■ **Task objective**: With the string "Bredd" as the filter, copy each matching line from the records.

(Transcribed page contents)
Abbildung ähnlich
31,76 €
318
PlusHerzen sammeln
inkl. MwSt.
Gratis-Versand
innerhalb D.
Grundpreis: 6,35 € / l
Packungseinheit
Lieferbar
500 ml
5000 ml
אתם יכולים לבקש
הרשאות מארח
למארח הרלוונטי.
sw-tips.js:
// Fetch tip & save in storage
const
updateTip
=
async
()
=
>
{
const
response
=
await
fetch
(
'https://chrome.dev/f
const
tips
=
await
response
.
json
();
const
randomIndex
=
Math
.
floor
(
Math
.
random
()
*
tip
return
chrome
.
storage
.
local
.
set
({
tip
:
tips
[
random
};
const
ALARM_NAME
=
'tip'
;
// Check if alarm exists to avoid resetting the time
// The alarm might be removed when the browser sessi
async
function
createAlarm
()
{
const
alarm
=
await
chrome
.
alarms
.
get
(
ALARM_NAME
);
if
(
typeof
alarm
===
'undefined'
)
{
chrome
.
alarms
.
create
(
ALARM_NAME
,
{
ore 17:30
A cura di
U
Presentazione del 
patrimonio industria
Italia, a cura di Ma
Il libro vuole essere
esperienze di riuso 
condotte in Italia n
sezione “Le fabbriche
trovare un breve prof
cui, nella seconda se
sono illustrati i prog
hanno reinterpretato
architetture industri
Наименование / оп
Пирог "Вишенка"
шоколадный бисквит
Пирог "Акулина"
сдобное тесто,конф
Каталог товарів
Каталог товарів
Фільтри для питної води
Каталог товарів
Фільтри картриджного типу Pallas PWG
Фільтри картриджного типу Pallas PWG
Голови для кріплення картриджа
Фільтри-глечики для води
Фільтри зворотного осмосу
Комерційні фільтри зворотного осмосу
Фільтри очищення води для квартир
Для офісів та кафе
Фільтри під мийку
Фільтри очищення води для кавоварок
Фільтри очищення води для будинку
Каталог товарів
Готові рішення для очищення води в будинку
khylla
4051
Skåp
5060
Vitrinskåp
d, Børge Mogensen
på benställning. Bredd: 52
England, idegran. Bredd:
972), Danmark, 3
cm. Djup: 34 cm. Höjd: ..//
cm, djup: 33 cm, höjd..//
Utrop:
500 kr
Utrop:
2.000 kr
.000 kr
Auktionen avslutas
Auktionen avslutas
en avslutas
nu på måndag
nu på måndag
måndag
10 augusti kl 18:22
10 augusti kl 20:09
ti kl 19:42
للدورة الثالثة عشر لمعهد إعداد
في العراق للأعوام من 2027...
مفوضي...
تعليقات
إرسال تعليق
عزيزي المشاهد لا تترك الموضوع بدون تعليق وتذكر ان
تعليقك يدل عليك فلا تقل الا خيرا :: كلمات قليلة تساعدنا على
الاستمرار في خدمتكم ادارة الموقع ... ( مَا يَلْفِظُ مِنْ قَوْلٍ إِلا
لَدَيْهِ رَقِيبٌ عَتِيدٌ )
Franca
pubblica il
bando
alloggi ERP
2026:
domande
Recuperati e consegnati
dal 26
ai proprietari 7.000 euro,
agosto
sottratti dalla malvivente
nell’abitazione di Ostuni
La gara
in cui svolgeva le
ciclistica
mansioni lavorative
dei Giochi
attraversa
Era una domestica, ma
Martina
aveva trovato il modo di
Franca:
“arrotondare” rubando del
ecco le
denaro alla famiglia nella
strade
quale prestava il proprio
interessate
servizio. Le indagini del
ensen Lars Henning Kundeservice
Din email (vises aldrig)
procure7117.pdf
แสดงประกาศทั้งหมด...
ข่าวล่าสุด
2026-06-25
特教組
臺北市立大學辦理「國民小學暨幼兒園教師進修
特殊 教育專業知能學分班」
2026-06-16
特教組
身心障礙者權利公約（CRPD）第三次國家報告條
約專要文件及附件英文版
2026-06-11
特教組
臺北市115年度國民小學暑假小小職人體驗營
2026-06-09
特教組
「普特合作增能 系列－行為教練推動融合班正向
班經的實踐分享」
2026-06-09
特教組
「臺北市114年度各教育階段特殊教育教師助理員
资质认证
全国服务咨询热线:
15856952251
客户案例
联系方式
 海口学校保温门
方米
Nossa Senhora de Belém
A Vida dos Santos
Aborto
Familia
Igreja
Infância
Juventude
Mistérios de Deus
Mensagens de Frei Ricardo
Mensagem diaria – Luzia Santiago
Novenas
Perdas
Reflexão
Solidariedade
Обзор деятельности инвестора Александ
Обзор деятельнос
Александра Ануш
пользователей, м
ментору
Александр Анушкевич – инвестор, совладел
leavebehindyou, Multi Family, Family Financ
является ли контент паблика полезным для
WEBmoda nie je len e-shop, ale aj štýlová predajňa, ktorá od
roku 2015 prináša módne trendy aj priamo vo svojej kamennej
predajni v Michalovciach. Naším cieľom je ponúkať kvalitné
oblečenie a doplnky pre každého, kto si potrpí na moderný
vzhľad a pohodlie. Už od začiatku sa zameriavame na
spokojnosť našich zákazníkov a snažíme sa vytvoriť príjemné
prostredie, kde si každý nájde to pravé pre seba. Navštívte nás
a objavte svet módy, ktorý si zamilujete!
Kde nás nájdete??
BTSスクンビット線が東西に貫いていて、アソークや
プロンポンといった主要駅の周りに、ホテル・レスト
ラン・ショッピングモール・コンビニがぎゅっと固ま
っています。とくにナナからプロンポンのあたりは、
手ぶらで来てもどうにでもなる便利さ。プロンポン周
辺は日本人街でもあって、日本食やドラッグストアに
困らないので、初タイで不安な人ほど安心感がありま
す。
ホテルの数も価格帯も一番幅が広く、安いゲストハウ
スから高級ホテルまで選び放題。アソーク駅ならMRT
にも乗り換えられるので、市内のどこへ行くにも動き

■ **Written response**:
på benställning. Bredd: 52
England, idegran. Bredd:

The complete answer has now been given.